Why Did Our Leadership Team Fail?
|Written by Patrick Morley|
|Sunday, September 18 2005 19:00|
We all have been on a leadership team that really clicked and, together, our ministry or business took a quantum leap forward.
On the other hand, we’ve all had the lamentable experience of being part of a team that failed. Why do some leadership teams fail, while others take off?
Rule numero uno for successful leadership teams -- They share a clear, exciting vision. By “vision” we mean a dream or a desired end result -- carefully captured in words crafted to give everyone involved a clear mental picture of what we want to happen. If people have to ask, “Now, exactly what do you mean by that?” instead of, “Okay, how do we pull that off?” -- you’re in trouble.
Leadership teams fail because they “plan, then pray” instead of “pray, then plan.” The foundation of a successful leadership ministry team is prayer. Prayer is the work -- it is the thing we can do.
Leadership teams fail when they underestimate opposition. The enemy opposes our “good work,” and we should expect opposition.
Leadership teams fail because of short-term thinking.
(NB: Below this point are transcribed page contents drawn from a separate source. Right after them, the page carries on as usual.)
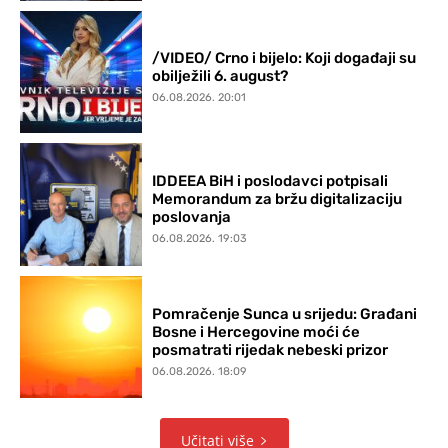
/VIDEO/ Crno i bijelo: Koji događaji su
obilježili 6. august?
06.08.2026. 20:01
IDDEEA BiH i poslodavci potpisali
Memorandum za bržu digitalizaciju
poslovanja
06.08.2026. 19:03
Pomračenje Sunca u srijedu: Građani
Bosne i Hercegovine moći će
posmatrati rijedak nebeski prizor
06.08.2026. 18:09
Učitati više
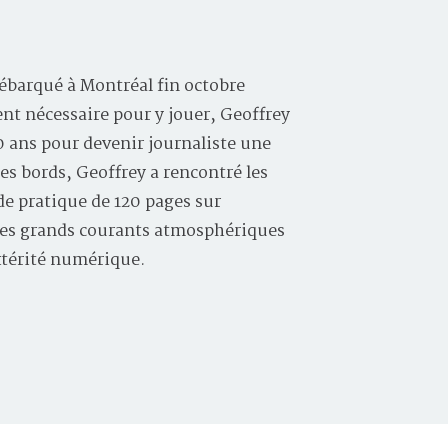
ébarqué à Montréal fin octobre
ent nécessaire pour y jouer, Geoffrey
10 ans pour devenir journaliste une
les bords, Geoffrey a rencontré les
e pratique de 120 pages sur
, les grands courants atmosphériques
xtérité numérique.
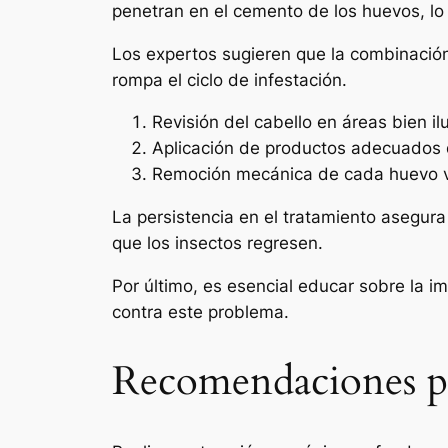
penetran en el cemento de los huevos, lo
Los expertos sugieren que la combinación 
rompa el ciclo de infestación.
Revisión del cabello en áreas bien il
Aplicación de productos adecuados qu
Remoción mecánica de cada huevo vi
La persistencia en el tratamiento asegura
que los insectos regresen.
Por último, es esencial educar sobre la i
contra este problema.
Recomendaciones pa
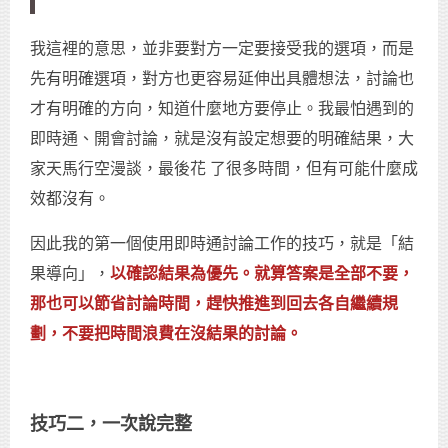
我這裡的意思，並非要對方一定要接受我的選項，而是
先有明確選項，對方也更容易延伸出具體想法，討論也
才有明確的方向，知道什麼地方要停止。我最怕遇到的
即時通、開會討論，就是沒有設定想要的明確結果，大
家天馬行空漫談，最後花 了很多時間，但有可能什麼成
效都沒有。
因此我的第一個使用即時通討論工作的技巧，就是「結
果導向」，
以確認結果為優先。就算答案是全部不要，
那也可以節省討論時間，趕快推進到回去各自繼續規
劃，不要把時間浪費在沒結果的討論。
技巧二，一次說完整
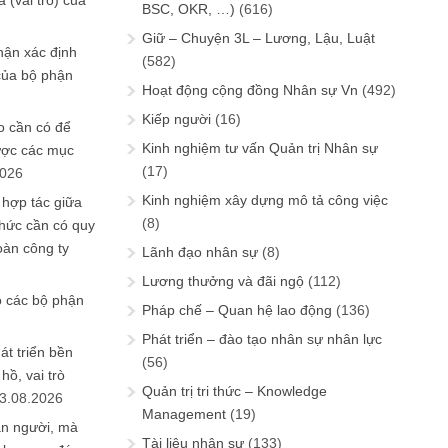
 (vai trò) của
BSC, OKR, …)
(616)
Giữ – Chuyện 3L – Lương, Lậu, Luật
hận xác định
(582)
của bộ phận
Hoạt động cộng đồng Nhân sự Vn
(492)
Kiếp người
(16)
 cần có để
Kinh nghiệm tư vấn Quản trị Nhân sự
ược các mục
(17)
2026
Kinh nghiệm xây dựng mô tả công việc
 hợp tác giữa
(8)
chức cần có quy
oàn công ty
Lãnh đạo nhân sự
(8)
Lương thưởng và đãi ngộ
(112)
o các bộ phận
Pháp chế – Quan hệ lao động
(136)
Phát triển – đào tạo nhân sự nhân lực
át triển bền
(56)
ồ, vai trò
Quản trị tri thức – Knowledge
3.08.2026
Management
(19)
ần người, mà
Tài liệu nhân sự
(133)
Richard Foster has well said, “Our tendency is to overestimate what we can accomplish in one year, but underestimate what we can accomplish in ten years.”
Leadership teams fail when group members fail to check their personal agendas at the door or, worse, bring a hidden agenda to the table. Here’s a helpful idea that has become one of my life purposes: No agenda but God; no agenda but God’s. And, since I’m at it, here’s another idea I’ve been thinking about: Pursue God, not a specific outcome.
Leadership teams fail if they don’t have fun together. Laugh! Cut up! Joke around! Life is hard, and then you die. Don’t make it tedious. Lighten up. Don’t wear your underwear so tight.
Leadership teams fail when they don’t understand the two types of people in groups: task-oriented and relationship-oriented. They have different hot buttons. Task people are world-changers who say, “Let’s go do something!” Relationship people answer, “Okay, but first let’s get to know each other.” Build time for both task and relationship (both/and, not either/or). Sometimes the relationship is the task!
Of course, there are many other reasons Leadership teams fail. For example, they pursue too many ideas and lose their focus, which is why I’ll stop.
So what’s the opportunity from all this? Simple. Let’s have a “Wow!” vision-driven, prayer-based, opposition-expecting, example-setting, long-term thinking, kingdom-building, Christ-focused, fun-loving, relationship-based, task-oriented, can’t-wait-to-be-part-of-it leadership team.